Westmoreland once said: "It's more accurate to say our country did not fulfill its commitment to South Vietnam. By virtue of Vietnam, the U.S. held the line for 10 years and stopped the dominoes from falling." Can we really say we stopped anything? Sure, the dominoes didn't fall, but neither did the Soviet Union for another 20 years. We didn't fulfill our commitment to South Vietnam, we left there turning our backs on everything we went in there believing.

So in his death I've come to realize that the significance of his life is this: He did what most men were unwilling to do. He served this country through thick and thin, torment and triumph, victory and defeat. And for that today this nation lost a patriot. Agree with Vietnam or not, Westmoreland's dedication in the face of defeat was admirable.

General William Westmoreland
1914 - 2005


Anonymous said...

Vietnam was a great tragedy, but hey, we came in second place.
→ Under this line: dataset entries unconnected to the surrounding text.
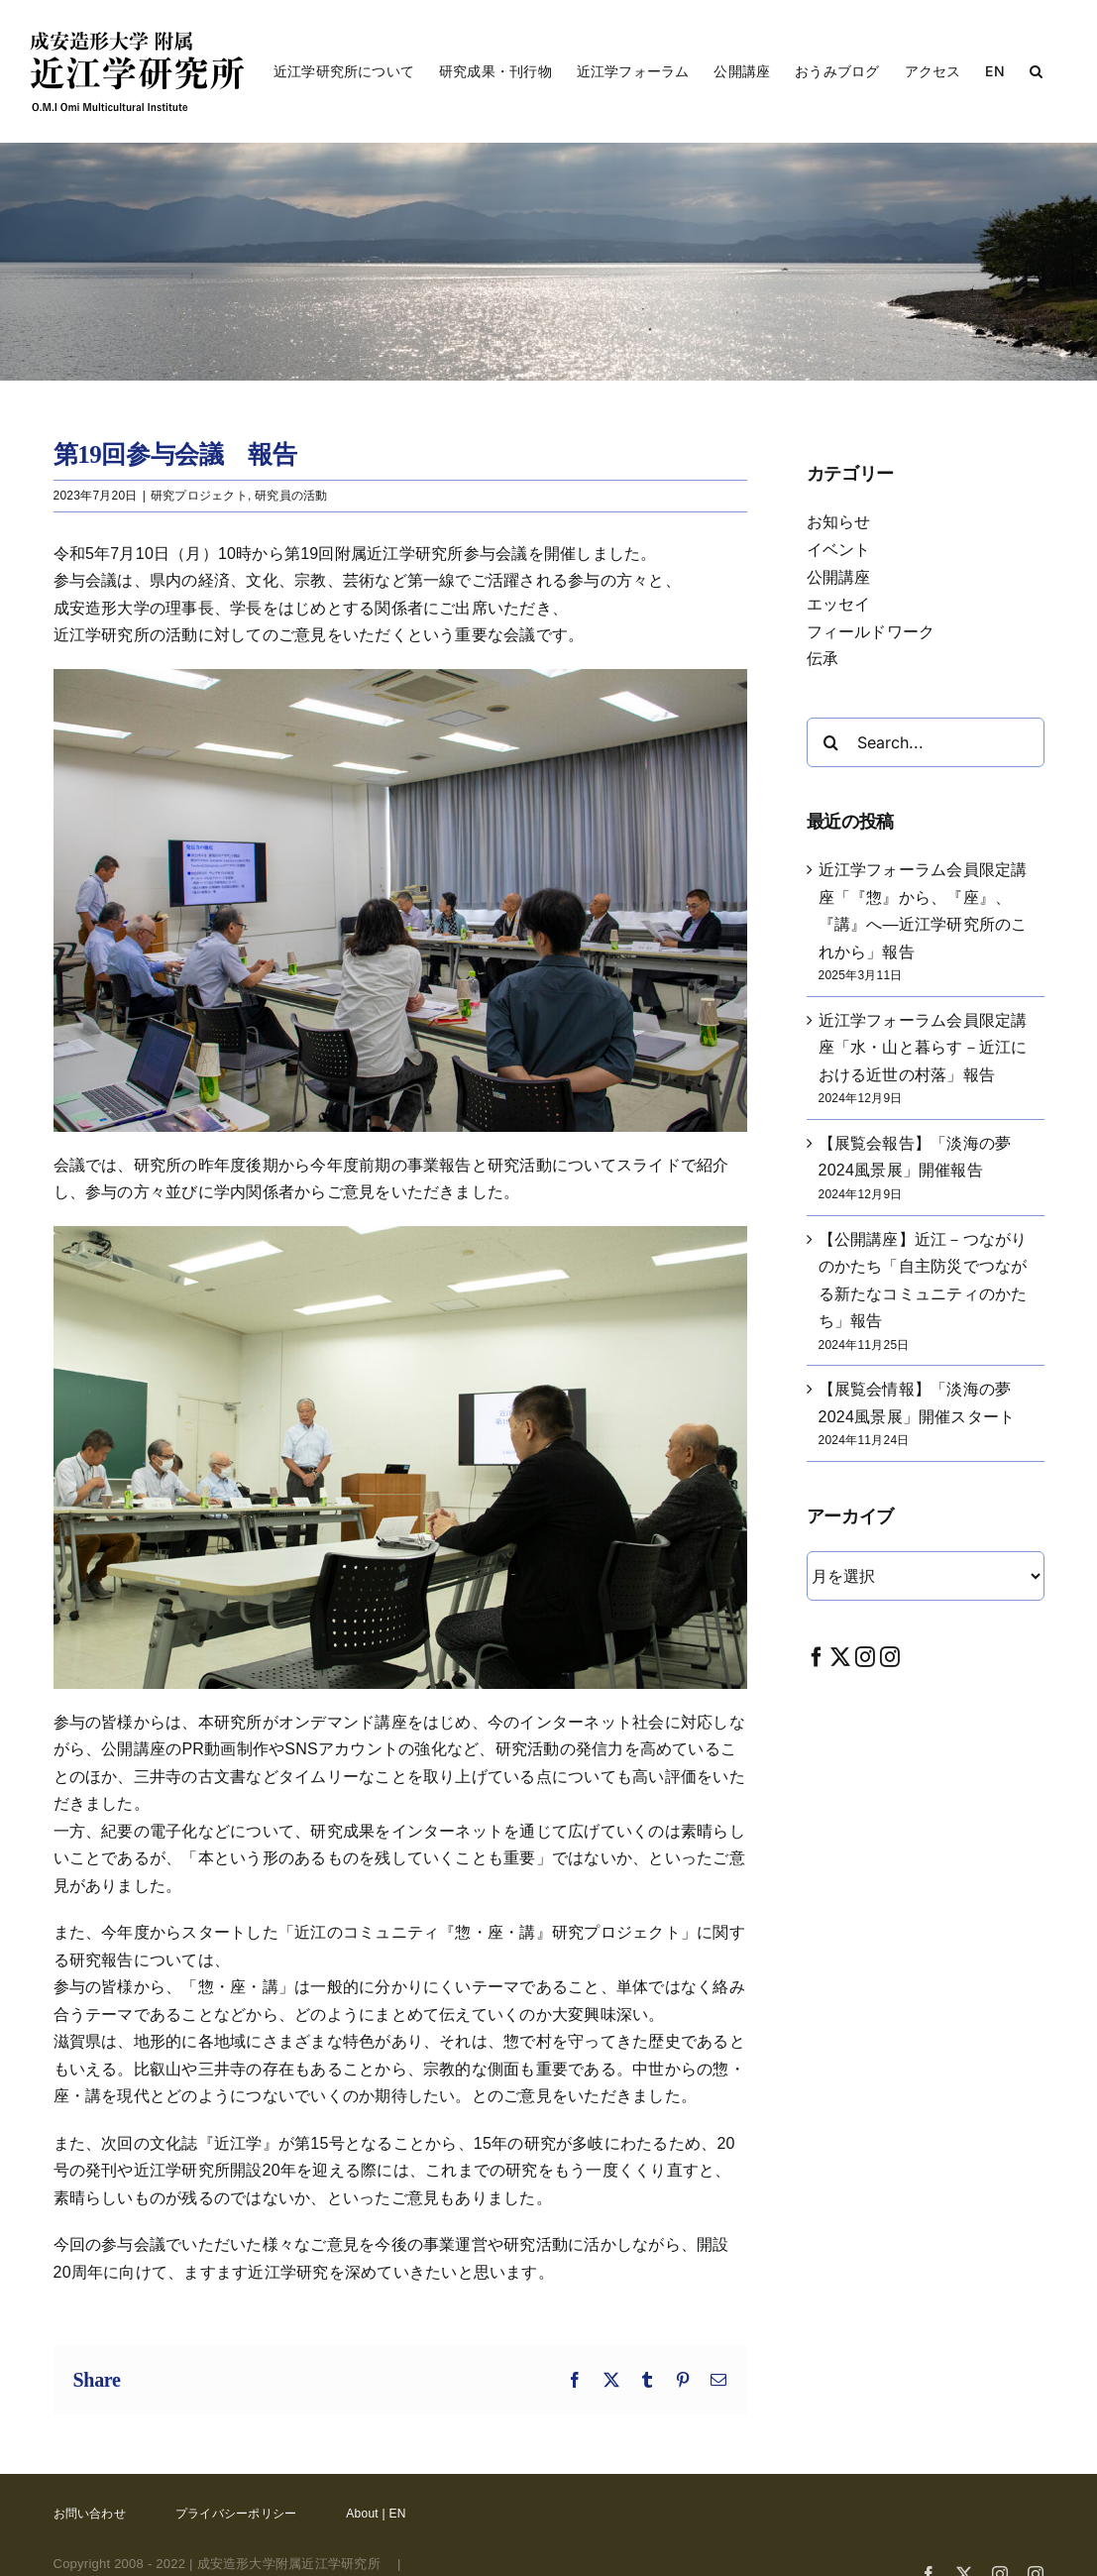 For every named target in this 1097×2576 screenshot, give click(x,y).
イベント (839, 549)
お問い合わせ (90, 2513)
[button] (1036, 71)
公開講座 (839, 577)
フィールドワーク (871, 631)
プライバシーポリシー (235, 2513)
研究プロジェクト (199, 496)
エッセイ (839, 604)
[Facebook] (816, 1656)
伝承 (822, 658)
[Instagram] (865, 1656)
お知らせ (839, 521)
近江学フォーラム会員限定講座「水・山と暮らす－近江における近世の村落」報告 (923, 1047)
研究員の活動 (291, 496)
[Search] (831, 742)
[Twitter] (840, 1656)
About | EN (375, 2513)
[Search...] (925, 742) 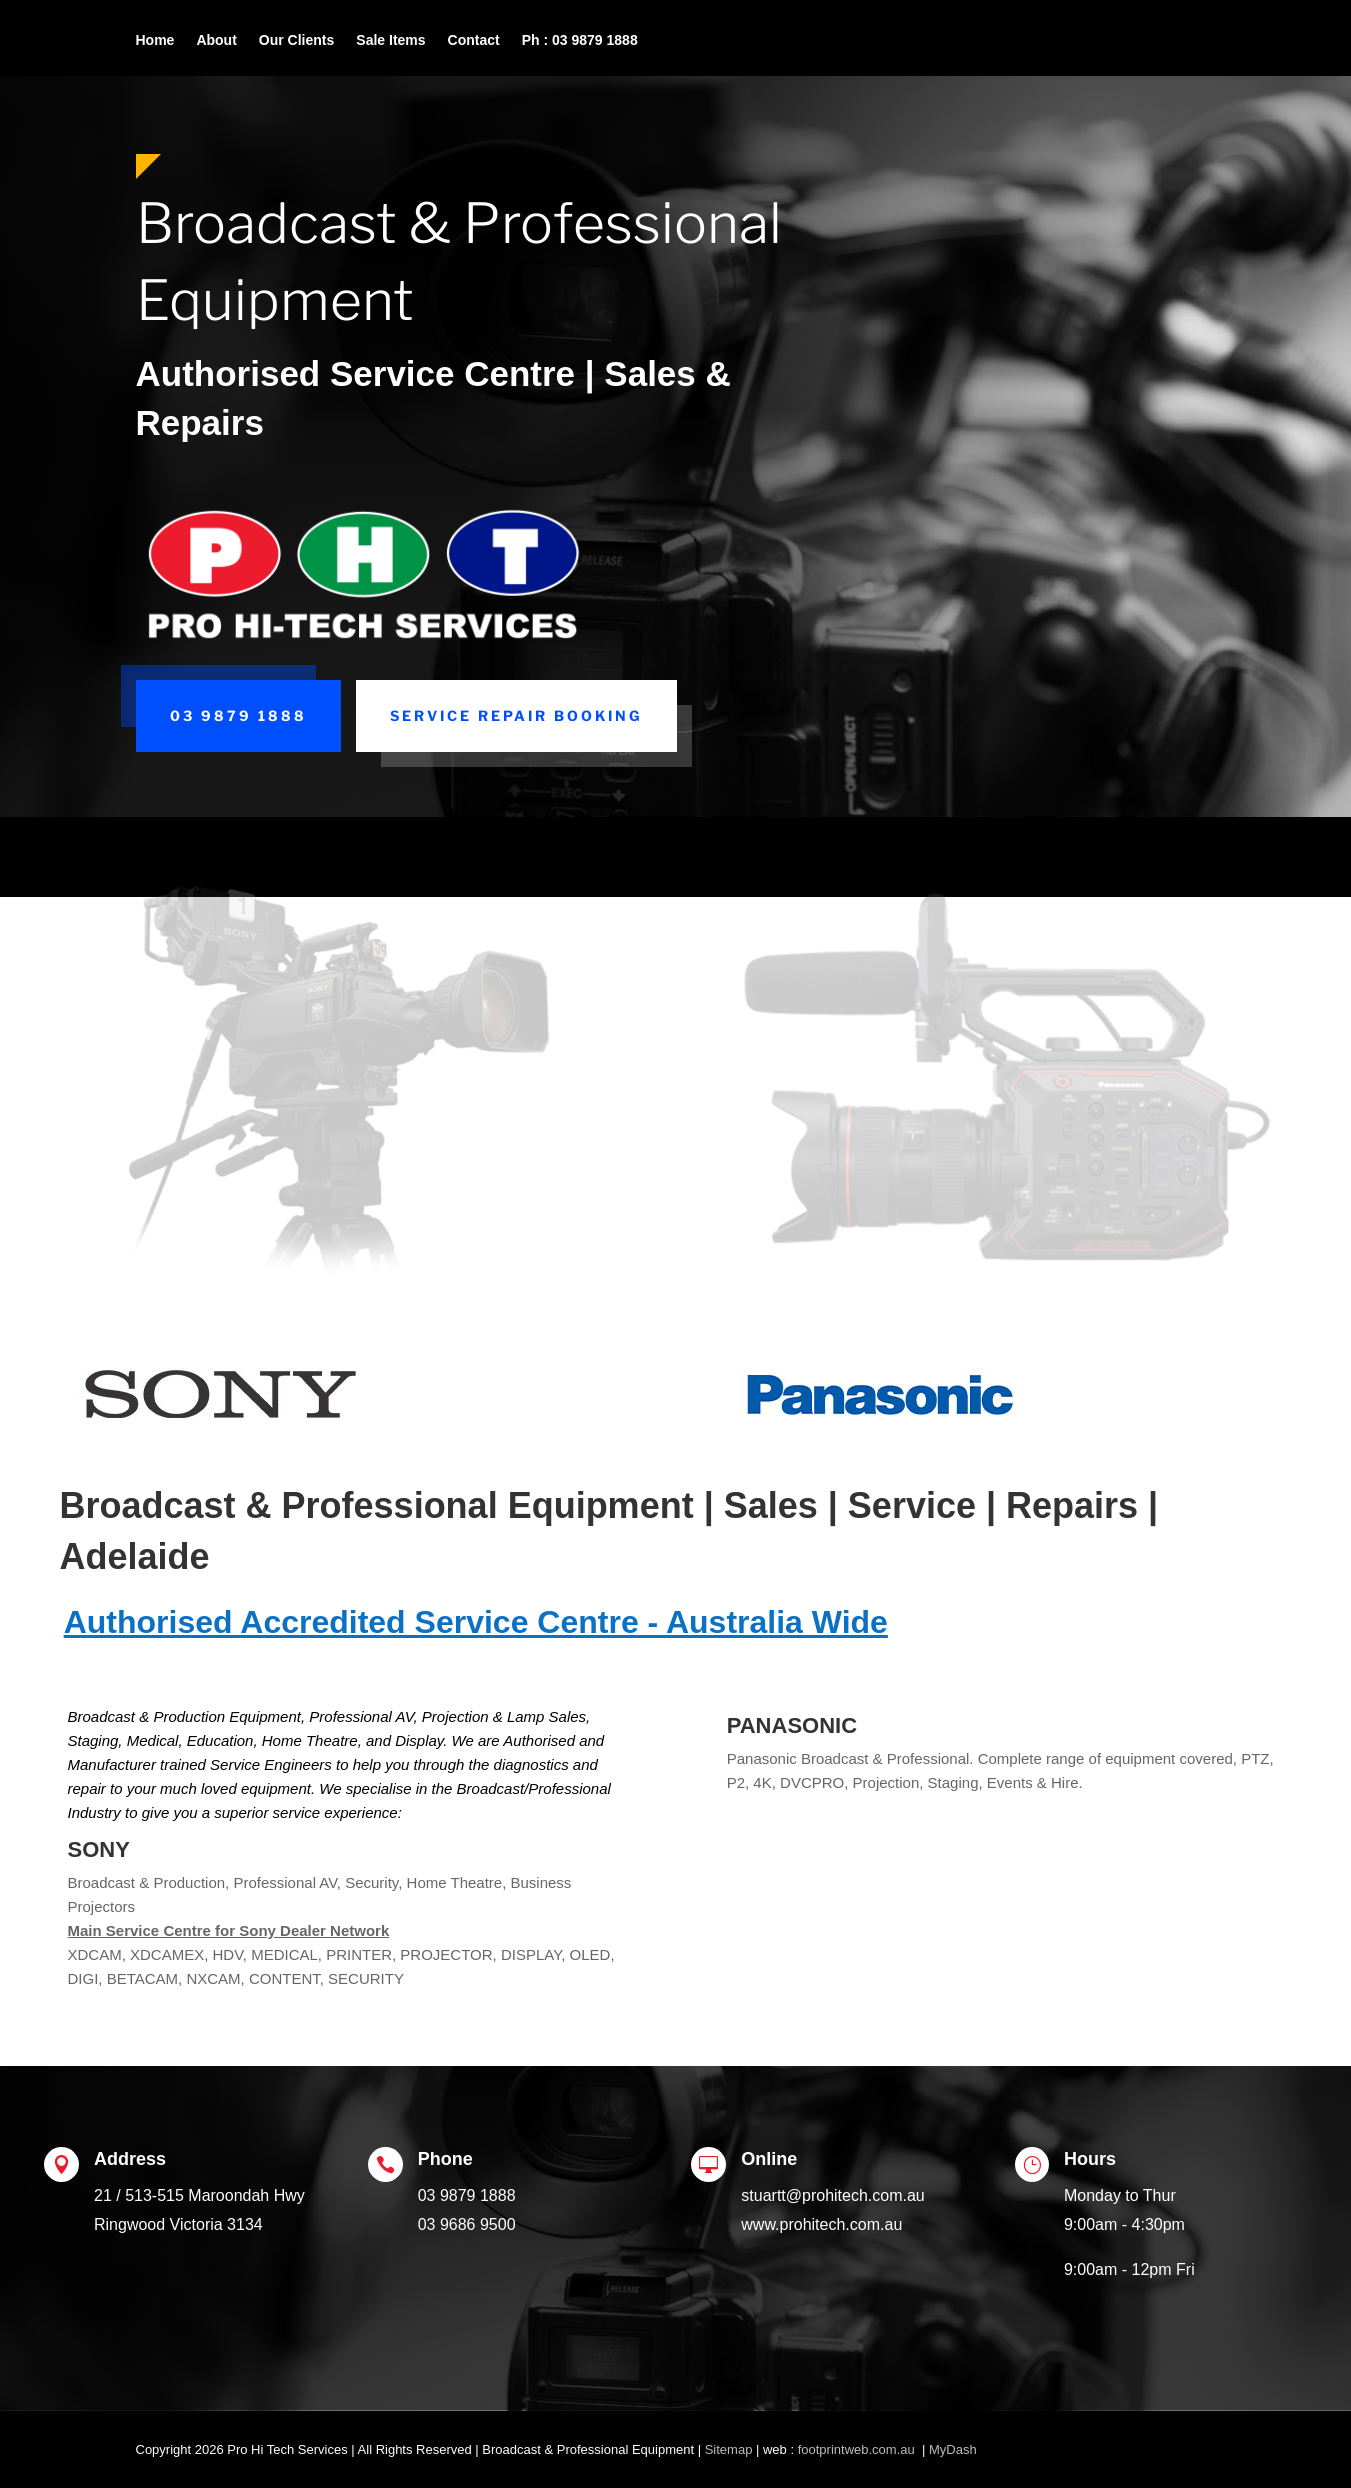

If there had been a way to gt oil out of palm trees, we'd still be there fueling the money machine. The US could have accomplished the same ends by producing the same war machines and dumping them into the ocean. The economy would have thrived just the same. sorry, he did his best with what he had to work with. Everybody dies eventually. Unfortunately for the 50,000 that didn't have to it's too late. I'm not sure time heals wounds.

Anonymous said...

Tedo, are you or are you not a liberal? This post was almost too conservative for you.

Tara A. Rowe said...

Okay, first of all, someone has to know me pretty well to be calling me Tedo, so I should be assuming by that comment that anonymous must know that I am very much a liberal and doesn't need a clarification there.

Next, Vietnam, as a great American tragedy must have had heroes and villians. Who they are we still don't know. Nixon? Certainly not. Johnson and McNamara, no. Had Kennedy lived (either John or Bobby), maybe, but the truth is the questions far outweigh the answers.

I truly believe John Kerry couldn't win because of his role in Vietnam, I wonder how Clinton ever won, and I wonder if John McCain could ever stand a chance. Vietnam is too closely linked to the big-bad-monster persona in American minds. Americans seem more lenient toward draft dodgers and men like George W. Bush. Right or wrong, it's part of the politics and cultural belief of America.

Westmoreland did what he had to, whether or not we agree with that. My post may have shined a nicer light on the man that I had even wished, because in all honesty of military generals, Westmoreland, in my book, ranks up there with Curtis absolute embarrassment to American dignity.
My aim was merely to recognize that as the Vietnam generation dies, we'll be questioning the war all over again.